This business is loan-sharking without the leg-breaking. And state lawmakers who welcomed it into Virginia by passing the Payday Loan Act of 2002 need to repair the damage they have done.
Opponents of payday lending want an outright ban, and it's easy to see why. The poor are the industry's chief victims. Richmond Del. John O'Bannon filed a bill this year to repeal the Payday Loan Act, but the House shuffled it off to a subcommittee and carried it over to next year.
It is well worth considering.
Industry-chummy legislators are not likely to have the stomach for a complete reversal, though. And, as payday lenders argue, some people have legitimate needs for small, short-term loans and nowhere else to turn in emergencies.
Yet immediate crises only deepen if people come to rely repeatedly on extremely high-interest payday loans to bail them out. Virginia's lack of regulation makes it all too easy for payday lenders to trap desperate people in an endless cycle of borrowing and repayment at rates approaching 400 percent a year.
Lawmakers can change the equation, if they will.
Typically, payday lenders make small loans, for a fee, that come due in a couple of weeks, after the next payday comes around. If borrowers cannot repay the loan when it is due, they can take out another, and another, and another -- on and on, until they have paid many times the amount they initially borrowed.
It's such a bad deal for borrowers that one would think customers would be few. But Virginia now has more than 750 payday stores that made $1.2 billion in loans last year. And 85 percent of their customers were back at the same store in the same year.

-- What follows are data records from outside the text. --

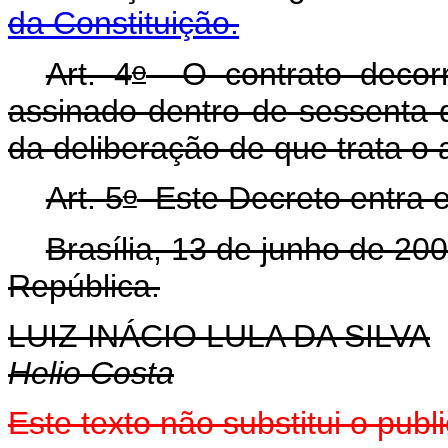
da Constituição.
o
Art. 4
O contrato decorr
assinado dentro de sessenta d
da deliberação de que trata o a
o
Art. 5
Este Decreto entra e
Brasília, 13 de junho de 20
República.
LUIZ INÁCIO LULA DA SILVA
Helio Costa
Este texto não substitui o pu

A watchdog group estimates that more than 90 percent of payday loans are made to repeat borrowers, a measure, perhaps, of growing numbers of people who are one paycheck away from financial ruin. These loans can hasten such ruin.
Yet of a slew of bills introduced this year to curb predatory lending practices -- to prohibit rollover loans, limit the number a person could take out in a year and extend the pay-back time -- none made it out of the House of Delegates.
The industry's shocking numbers demand action.